I wouldn’t go that far, but it would be nice if genuinely open hardware were available and accessible.
And you don’t understand that Intel Management Engine is one of the firmwares that have “negative ring” access, then there is the SMM and the microcode. And then there is the baseband firmware (for example the WiFi and cellular baseband firmware).
Literally, unless your computer is FOSS across the entire “negative ring” stack (IME, SMM, microcode, wireless and wired baseband firmware), the whole “FOSS and reproducible builds” thing only secures the ring 0 level, which is worthless with so much powerful firmware below having “negative ring” access.

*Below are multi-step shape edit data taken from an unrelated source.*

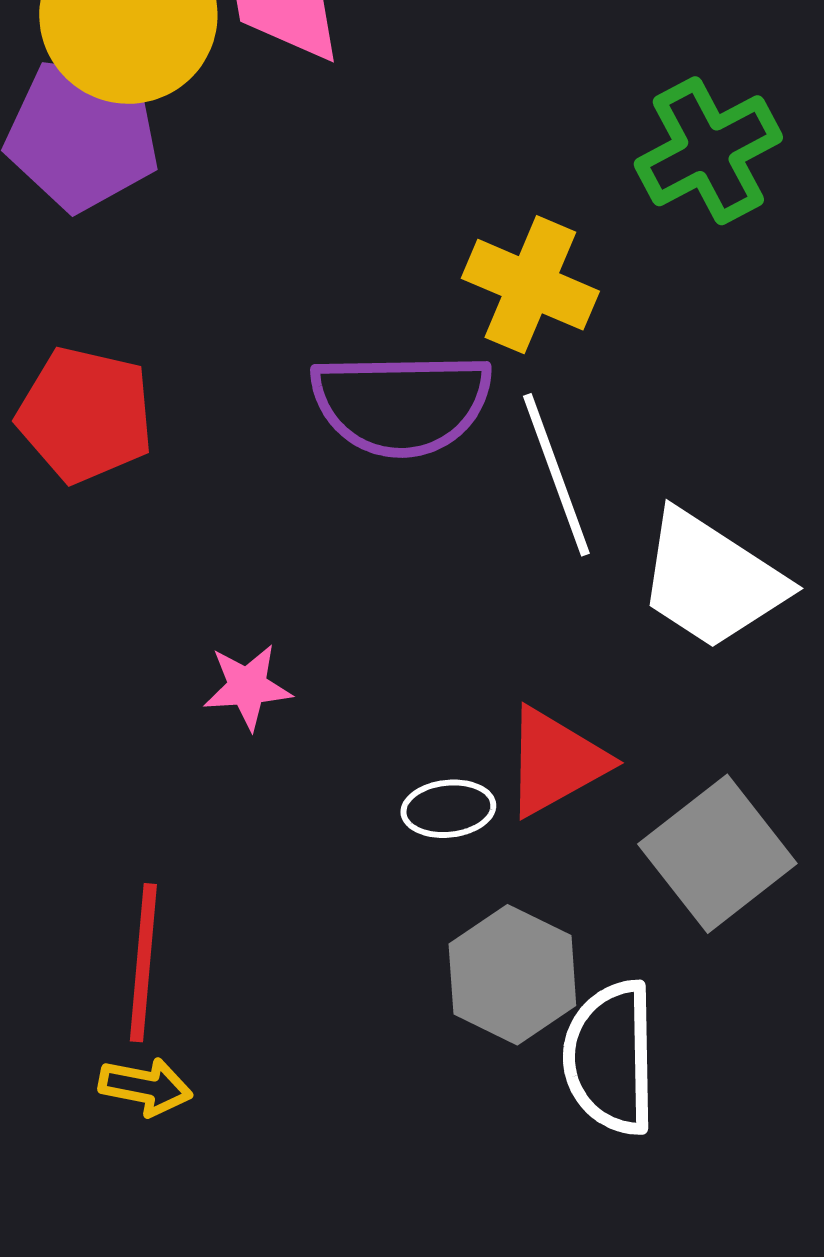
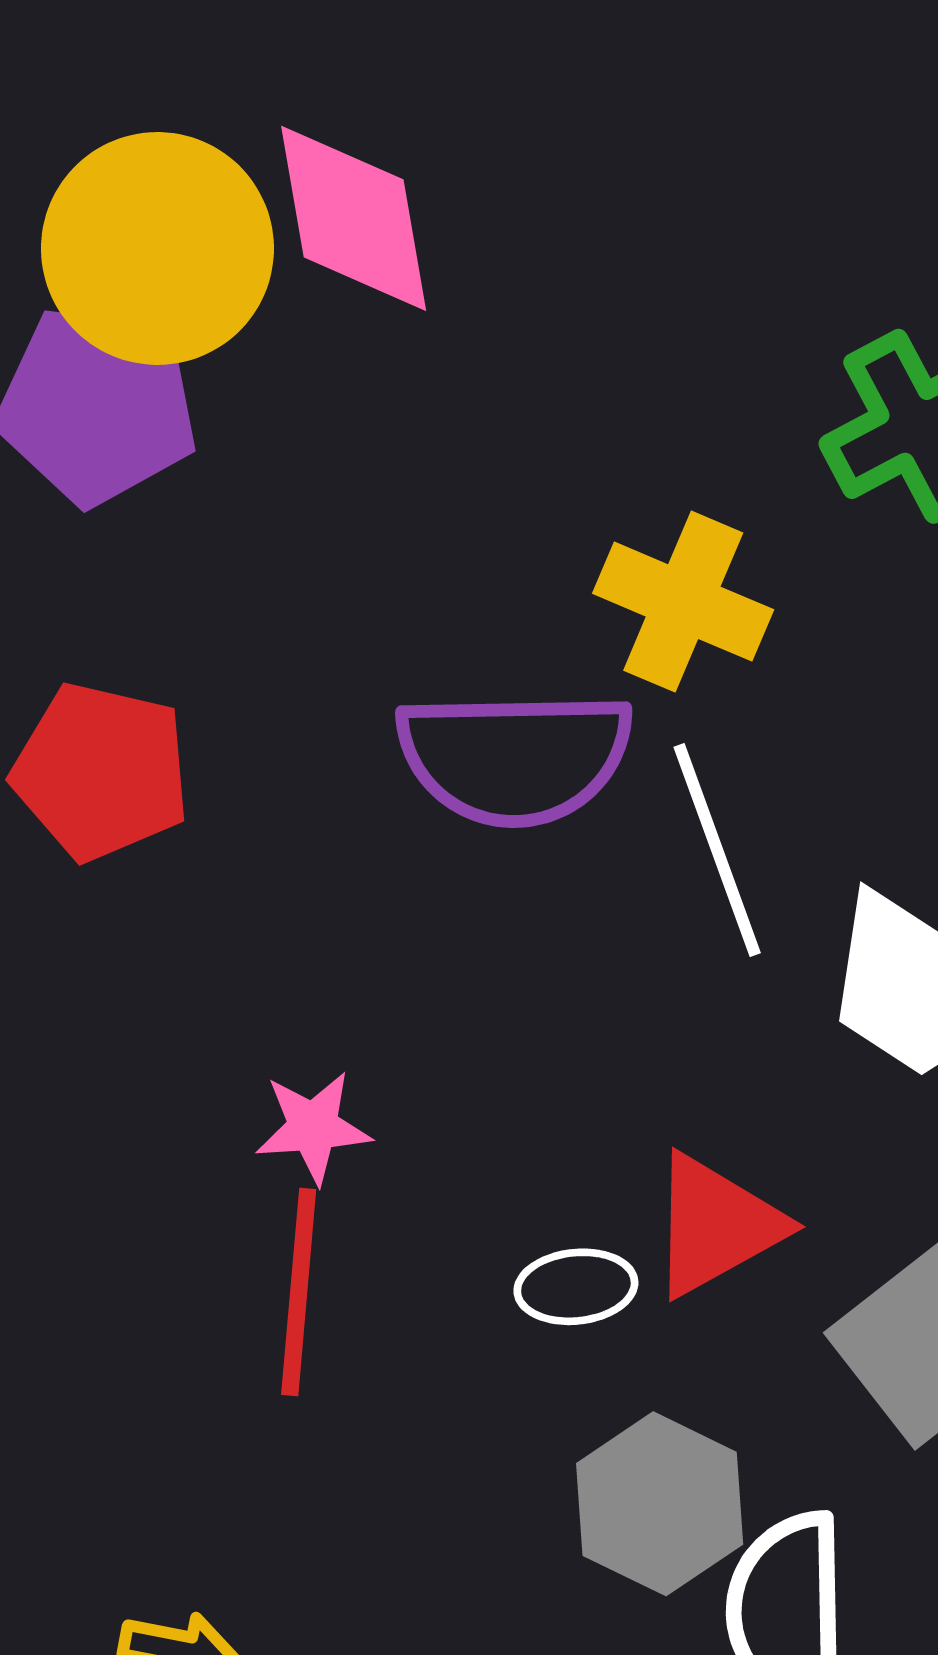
red line: (143, 963) -> (299, 1292), moved

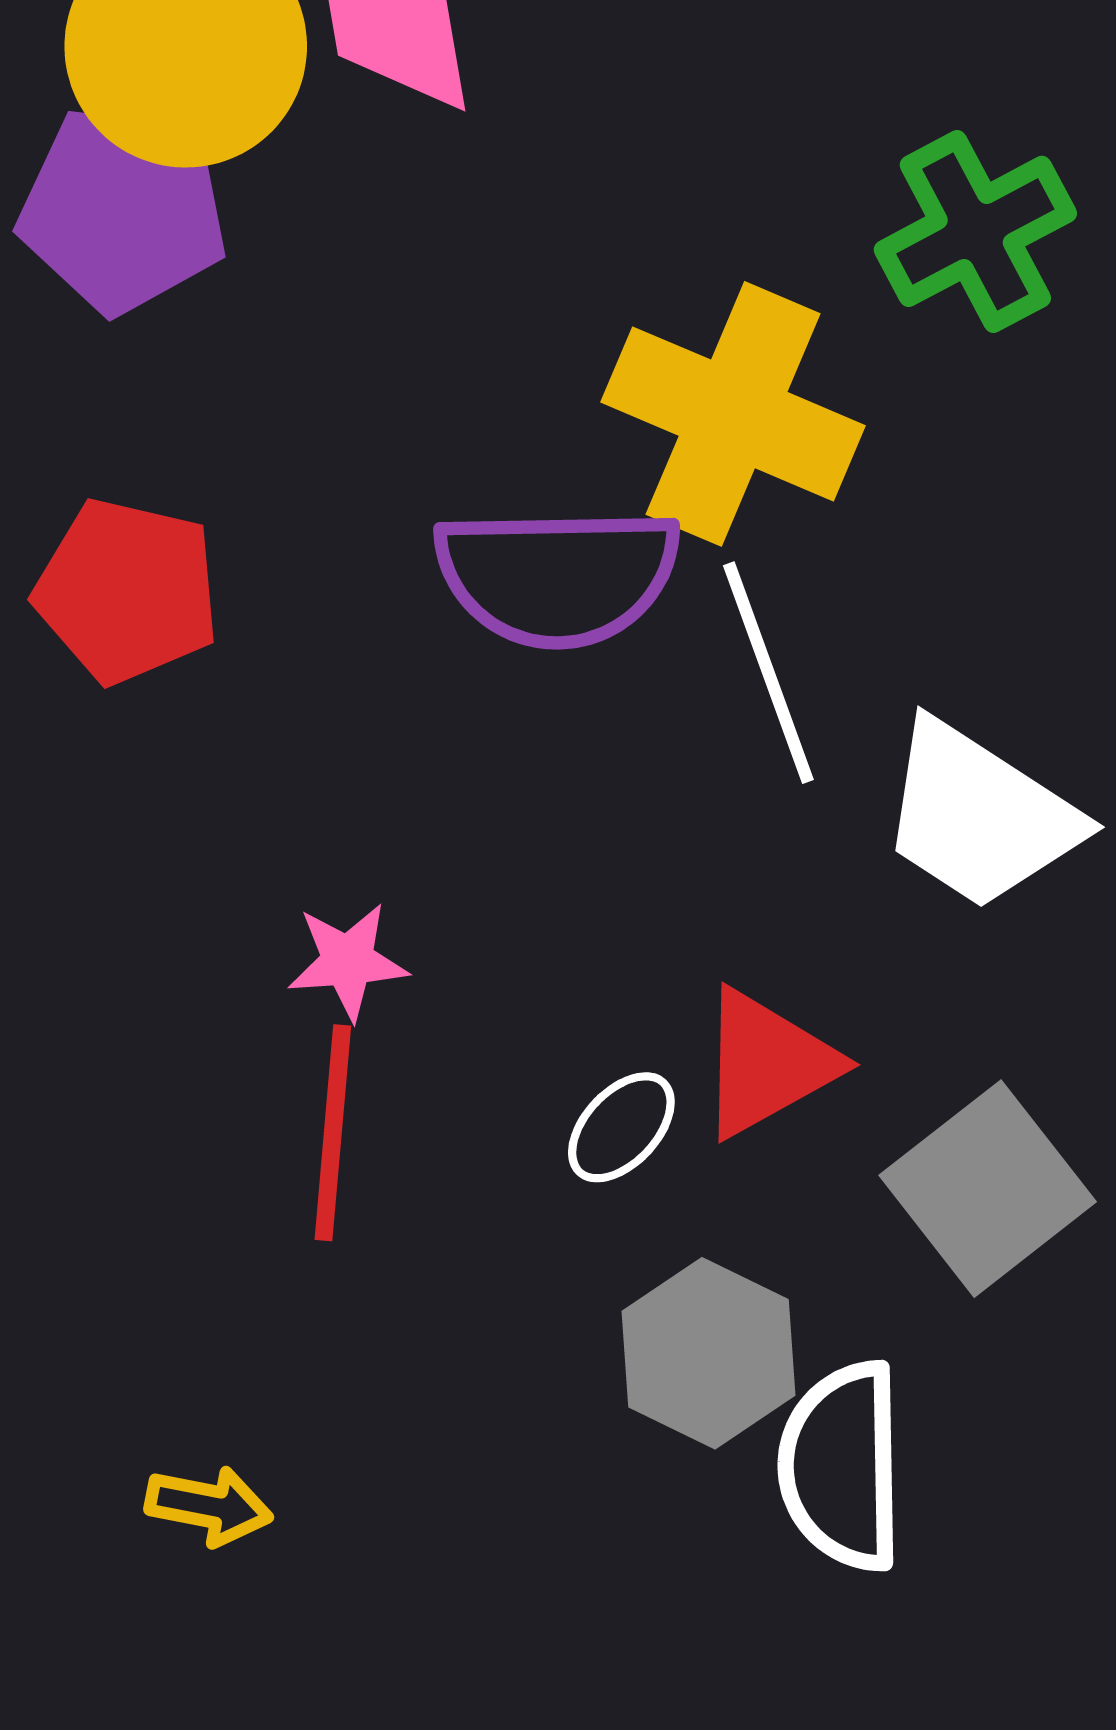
yellow cross: (683, 602) -> (733, 414), size x1.4
white ellipse: (576, 1287) -> (621, 1127), turned -41

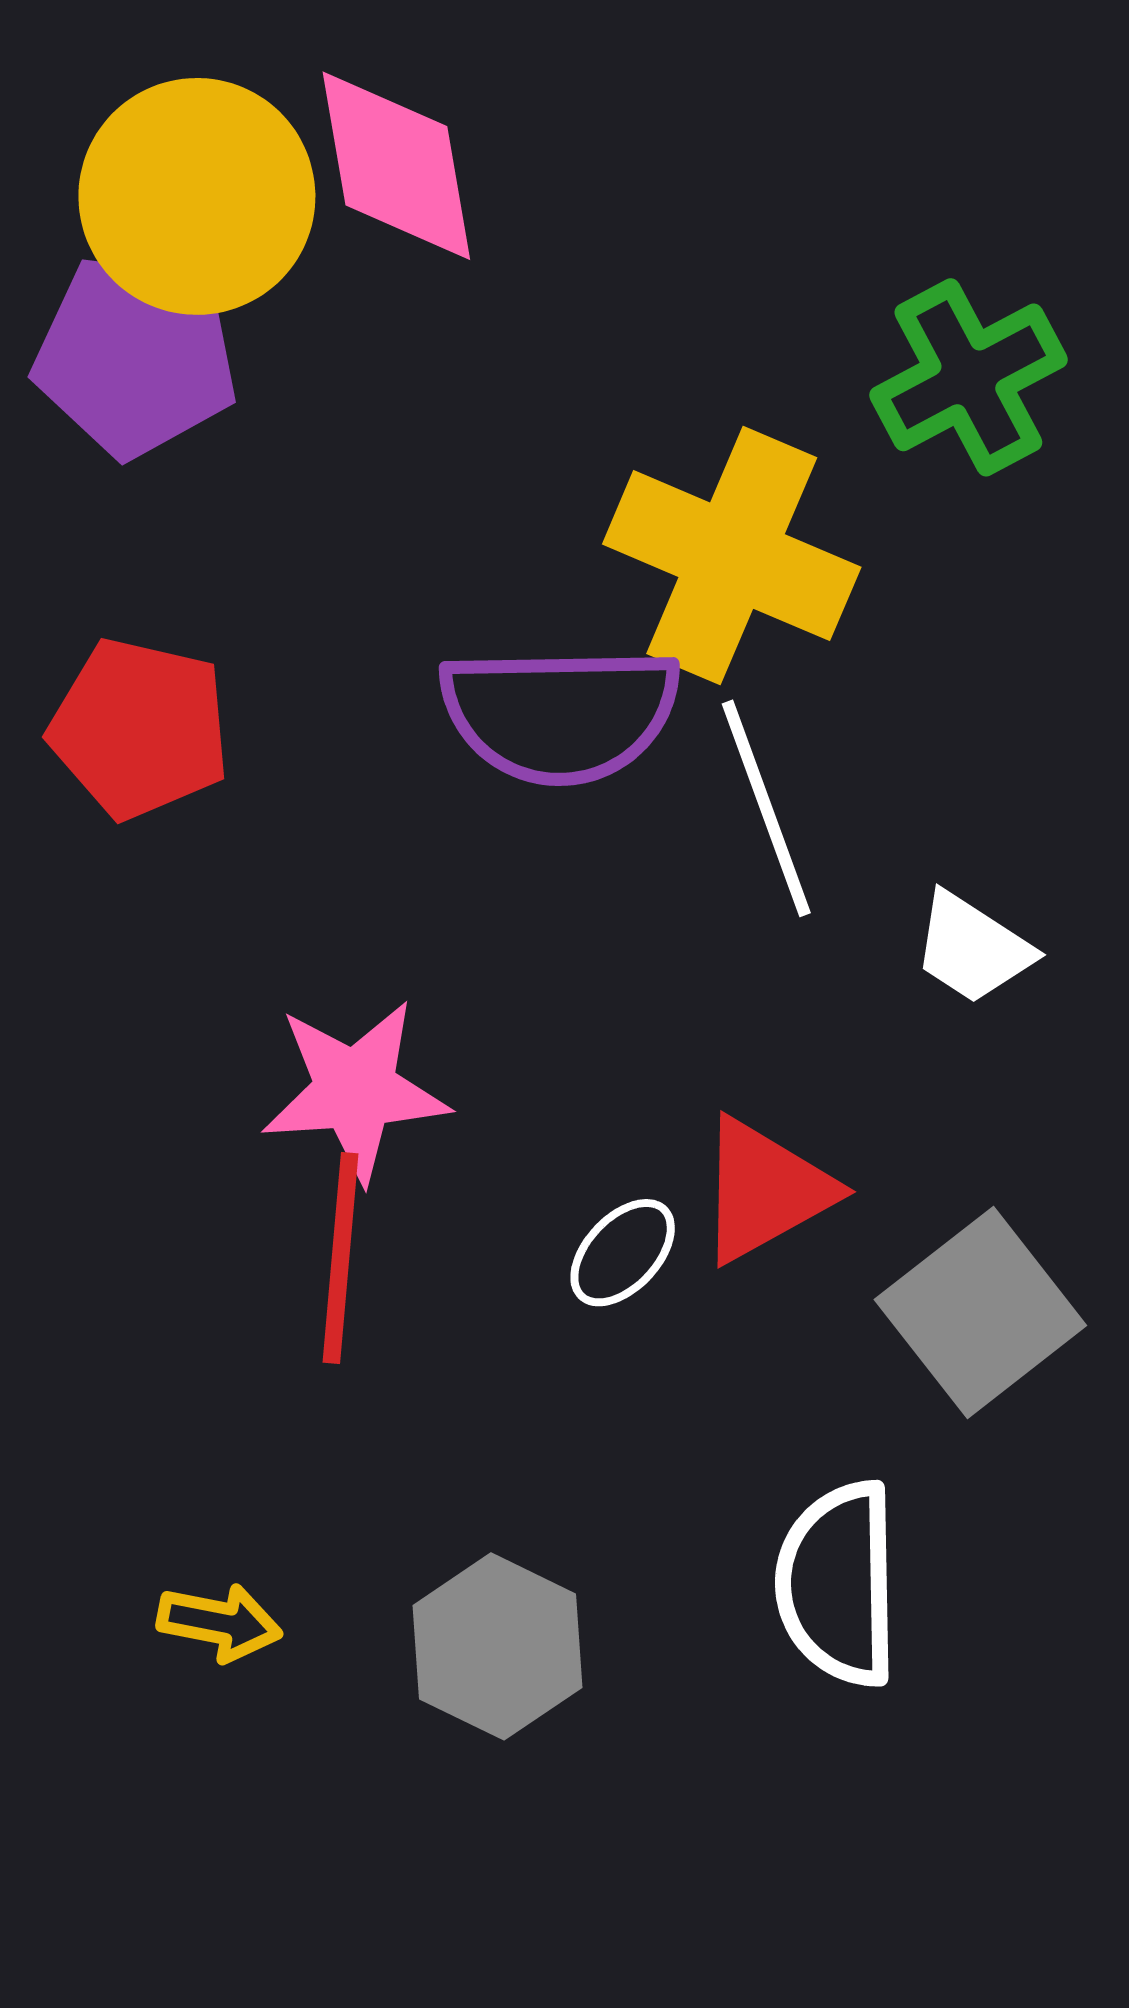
white trapezoid: (979, 816) -> (972, 948), size x0.6
pink star: (348, 961) -> (355, 1090), size x1.6
gray hexagon: (709, 1353) -> (498, 1646), moved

And how do you know the chips you got from TSMC or SMIC or whoever were manufactured to the design you submitted? Let’s call that a “ring minus infinite” exploit, since hardware overrides any firmware or software running on top of it.
That’s why I said the only way to be 100% your computer was made according to the designs is to use a computer with discrete manually-soldered transistors and manually-woven ferrite core memory
kurkosdr,
That’s really not the selling point for proprietary code that you think it is. Proposing FOSS for these privileged processors is no more ridiculous to a FOSS user than proposing it must run proprietary software. An owner may want to control the IME running on the CPU for the same reason they want control over router firmware, etc. Usually desktops don’t even have a baseband processor, which normally requires a different chip anyway.
That’s your opinion, which is fine, but I value FOSS much more than you and your reasoning about what’s best or most trustworthy for you has no merit for me and what I want to run on my own hardware.
Sure there’s always that possibility that the hardware could be backdoored. Although to me this is an excellent reason to promote diversification and avoiding monoculture instead of everyone running the same thing. Also it doesn’t follow that proprietary CPUs are free of the same risks, especially when we know that backdoors have existed in production x86 CPUs.